Foram suspensos os repasses para as empresas de Constantino de Oliveira e da família Gulin do Paraná
O juiz titular da 8ª Vara da Justiça Federal, Cláudio Macedo da Silva, suspendeu de forma liminar os repasses pelo BNDES – Banco Nacional de Desenvolvimento Econômico e Social e pela linha Finame de contratos de financiamento de ônibus e equipamentos que favorecem a Auto Viação Marechal, da família Gulin, do Paraná, e da Viação Piracicabana, de Constantino de Oliveira.
A Justiça Federal acatou pedido do Ministério Público e suspendeu a licitação que dividiu o sistema do Distrito Federal em cinco lotes operacionais. As empresas teriam faturamento de R$ 10 bilhões no contrato de dez anos.
A alegação do Ministério Público aceita pela justiça é de que a forma como participou o escritório de advocacia especializado em transportes de Sacha Reck e Guilherme Gonçalves provocou irregularidades e acabou direcionando a licitação. Além disso, o MP aponta que houve superfaturamento no valor das tarifas.
A família Gulin e os Constantino são clientes deste escritório.
A Justiça Federal aceitou a denúncia do MP de que o trabalho de consultoria na licitação “ultrapassou a função de mera consultoria, atuando como efetivos julgadores dos atos relacionados ao processo licitatório”.
O juiz concluiu que o advogado Sacha Reck teria participado da elaboração da ata de participação de apresentação dos envelopes com as propostas das empresas.
O Ministério Público denunciou também que a Logitrans, empresa que começou os trabalhos de elaboração do edital, não agiu com isenção e iniciou um processo para beneficiar os clientes de Sacha e Guilherme. A Logitrans tem como um dos diretores Garrone Rek, pai de Sacha Reck.
Eles são acusados de prática semelhante em licitações no Estado do Paraná, onde têm origem, e chegaram a ter os bens bloqueados pelo Tribunal de Justiça do Paraná. Sacha e Garrone são investigados por improbidade administrativa e fraudes em licitação naquele estado.
Na decisão, o juiz federal considerou a licitação de R$ 10 bilhões no distrito Federal como absurda.

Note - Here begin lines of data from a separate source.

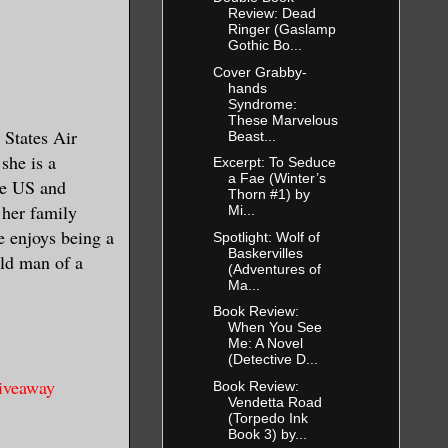
retty sure
Review: Dead
Ringer (Gaslamp
ve given the
Gothic Bo...
ling them to
Cover Grabby-
hands
Syndrome:
These Marvelous
 States Air
Beast...
part. At
she is a
Excerpt: To Seduce
a Fae (Winter’s
the US and
Thorn #1) by
 her family
Mi...
he enjoys being a
Spotlight: Wolf of
y, her voice
Baskervilles
ld man of a
ldn’t wait
(Adventures of
Ma...
nning out of
Book Review:
When You See
Me: A Novel
(Detective D...
ked, unable
giveaway
Book Review:
Vendetta Road
ria’s closed
(Torpedo Ink
Book 3) by...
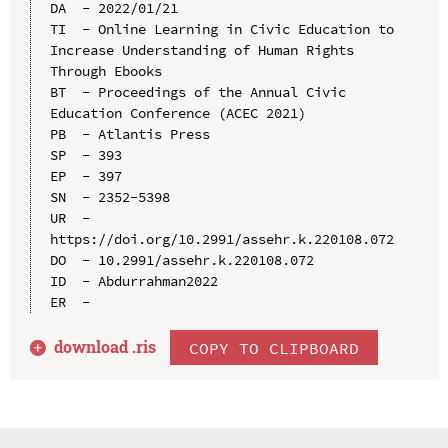
DA  - 2022/01/21

TI  - Online Learning in Civic Education to 
Increase Understanding of Human Rights 
Through Ebooks

BT  - Proceedings of the Annual Civic 
Education Conference (ACEC 2021)

PB  - Atlantis Press

SP  - 393

EP  - 397

SN  - 2352-5398

UR  - 
https://doi.org/10.2991/assehr.k.220108.072

DO  - 10.2991/assehr.k.220108.072

ID  - Abdurrahman2022

download .
ris
COPY TO CLIPBOARD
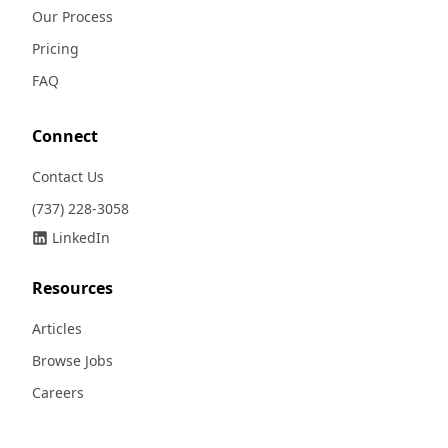
Our Process
Pricing
FAQ
Connect
Contact Us
(737) 228-3058
LinkedIn
Resources
Articles
Browse Jobs
Careers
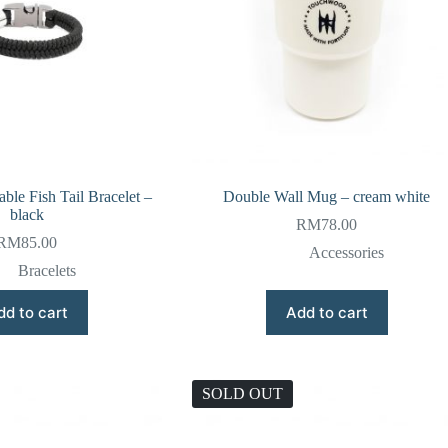
ble Fish Tail Bracelet –
Double Wall Mug – cream white
black
RM
78.00
RM
85.00
Accessories
Bracelets
dd to cart
Add to cart
SOLD OUT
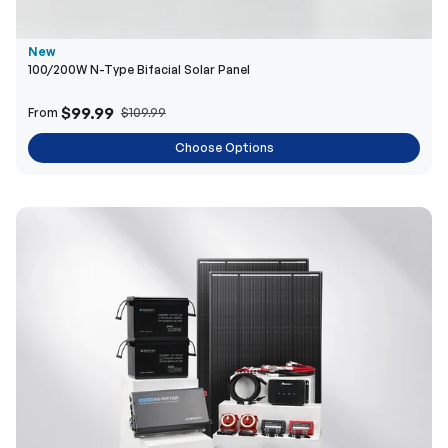
$99.99
From
$109.99
Choose Options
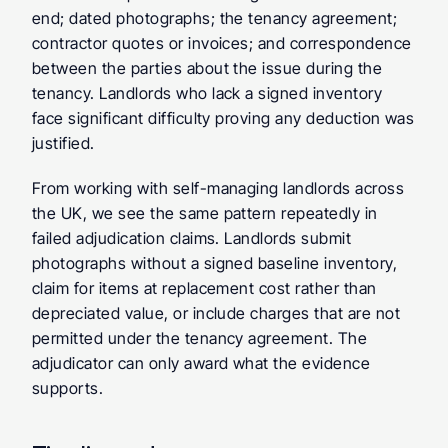
end; dated photographs; the tenancy agreement; 
contractor quotes or invoices; and correspondence 
between the parties about the issue during the 
tenancy. Landlords who lack a signed inventory 
face significant difficulty proving any deduction was 
justified.
From working with self-managing landlords across 
the UK, we see the same pattern repeatedly in 
failed adjudication claims. Landlords submit 
photographs without a signed baseline inventory, 
claim for items at replacement cost rather than 
depreciated value, or include charges that are not 
permitted under the tenancy agreement. The 
adjudicator can only award what the evidence 
supports.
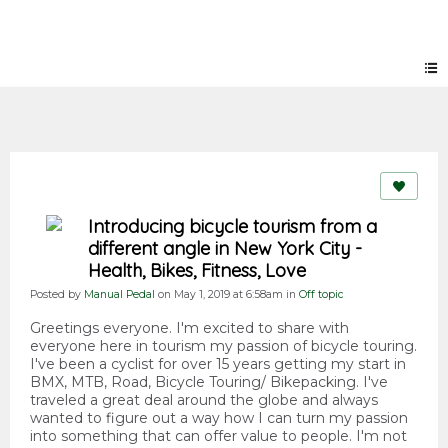
Forum
Introducing bicycle tourism from a
different angle in New York City -
Health, Bikes, Fitness, Love
Posted by
Manual Pedal
on May 1, 2019 at 6:58am in
Off topic
Greetings everyone. I'm excited to share with
everyone here in tourism my passion of bicycle touring.
I've been a cyclist for over 15 years getting my start in
BMX, MTB, Road, Bicycle Touring/ Bikepacking. I've
traveled a great deal around the globe and always
wanted to figure out a way how I can turn my passion
into something that can offer value to people. I'm not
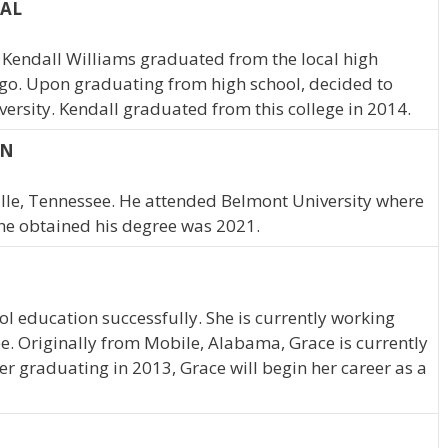
 AL
Kendall Williams graduated from the local high
ago. Upon graduating from high school, decided to
ersity. Kendall graduated from this college in 2014.
TN
ville, Tennessee. He attended Belmont University where
he obtained his degree was 2021.
l education successfully. She is currently working
. Originally from Mobile, Alabama, Grace is currently
er graduating in 2013, Grace will begin her career as a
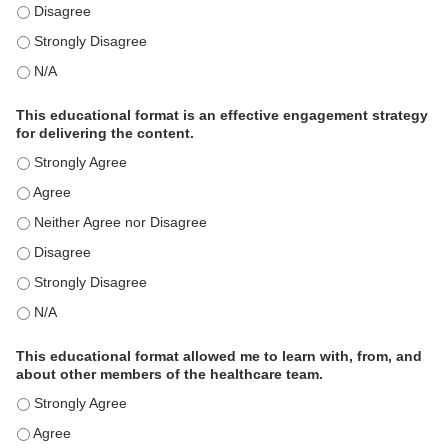
This activity met my educational need(s). - Disagree
This activity met my educational need(s). - Strongly Disagree
This activity met my educational need(s). - N/A
This educational format is an effective engagement strategy
for delivering the content.
This educational format is an effective engagement strategy for
This educational format is an effective engagement strategy for
This educational format is an effective engagement strategy for
This educational format is an effective engagement strategy for
This educational format is an effective engagement strategy for
This educational format is an effective engagement strategy for
This educational format allowed me to learn with, from, and
about other members of the healthcare team.
This educational format allowed me to learn with, from, and ab
This educational format allowed me to learn with, from, and ab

“Com efeito, são inúmeras irregularidades que comparecem no processo licitatório. E a primeira pergunta que se impõe é: qual tipo de administração pública queremos? Transparente ou patrimonialista? … No Brasil que já promoveu o impeachment de um presidente da República sem abalar as instituições políticas do Estado Democrático de Direito na carta de 1988; que já trocou de padrão monetário diversas vezes, mas alcançou a dignidade da cidadania monetária, venho repetindo o absurdo de um processo licitatório que não pode ocorrer no coração da República”.
O advogado Sacha Reck ao longo da polêmica licitação negou as irregularidades.

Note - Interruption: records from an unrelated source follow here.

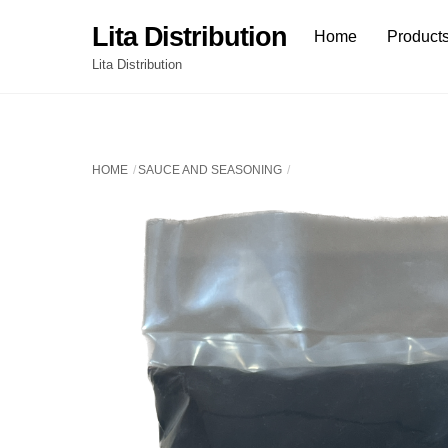
Skip
Lita Distribution
Home
Product
to
content
Lita Distribution
HOME
SAUCE AND SEASONING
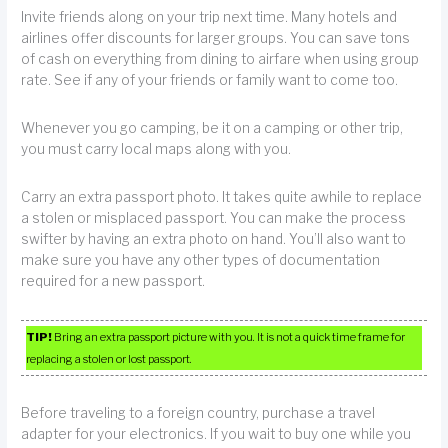
Invite friends along on your trip next time. Many hotels and
airlines offer discounts for larger groups. You can save tons
of cash on everything from dining to airfare when using group
rate. See if any of your friends or family want to come too.
Whenever you go camping, be it on a camping or other trip,
you must carry local maps along with you.
Carry an extra passport photo. It takes quite awhile to replace
a stolen or misplaced passport. You can make the process
swifter by having an extra photo on hand. You’ll also want to
make sure you have any other types of documentation
required for a new passport.
TIP!
Bring an extra passport picture with you. It is not a quick time frame for
replacing a stolen or lost passport.
Before traveling to a foreign country, purchase a travel
adapter for your electronics. If you wait to buy one while you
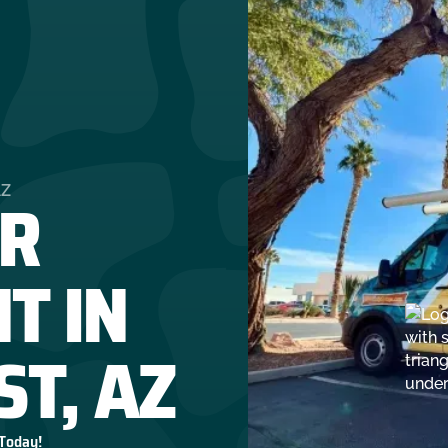
R
AZ
T IN
ST, AZ
 Today!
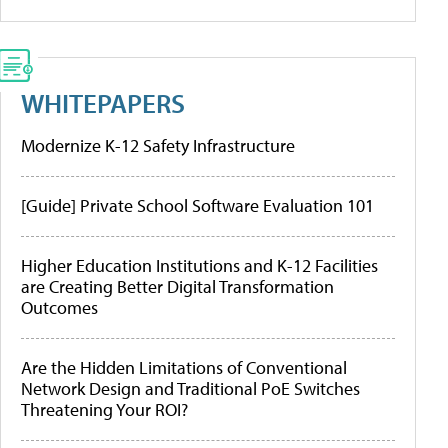
WHITEPAPERS
Modernize K-12 Safety Infrastructure
[Guide] Private School Software Evaluation 101
Higher Education Institutions and K-12 Facilities
are Creating Better Digital Transformation
Outcomes
Are the Hidden Limitations of Conventional
Network Design and Traditional PoE Switches
Threatening Your ROI?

Segundo ele, o trabalho de consultoria foi legítimo e não houve direcionamento da licitação.
Sacha diz que documentos comprovam a legitimidade do processo.
A licitação do sistema do Distrito Federal, além de dividir a área de operação em cinco lotes, prevê a troca de 2 mil 580 ônibus, todos zero quilômetro. Aproximadamente 70% da frota já foi renovada.
A divisão do sistema, pela licitação, ficou da seguinte maneira:
Lote/Bacia 01: Viação Piracicabana. – São Paulo
Lote/Bacia 02: Viação Pioneira. – Paraná
Lote/Bacia 03: Empresa Urbi, do Consórcio HP-Ita. – Goiás
Lote/Bacia 04: Auto Viação Marechal. – Paraná
Lote/Bacia 05: Expresso São José. – Brasília
A licitação do Distrito Federal começou em 2010 e depois de interrupções pela Justiça e foi retomada em sessão plenária do Tribunal de Contas do Distrito Federal realizada no dia 09 de agosto de 2012.
DENÚNCIAS FORAM FEITAS POR DEPUTADA INVESTIGADA:
As denúncias contra o escritório de Sacha Reck, de Curitiba, foram iniciadas pela deputada distrital Celina Leão.
Ela argumenta que o Governo do Distrito Federal disse que o escritório foi contratado com recursos do BID – Banco Interamericano de Desenvolvimento, mas que a instituição negou que tenha liberado a verba para este fim.
A deputada foi investigada por fraudes, como contratação de parentes e de funcionários fantasmas, além de não esclarecimento de uso de recursos públicos quando era chefe de gabinete da então deputada distrital, Jaqueline Roriz.
Celina nega o esquema e diz que as denúncias são perseguição política por ela fazer oposição ao Governo do Distrito Federal.
Fonte: Adamo Bazani, jornalista da Rádio CBN, especializado em transportes.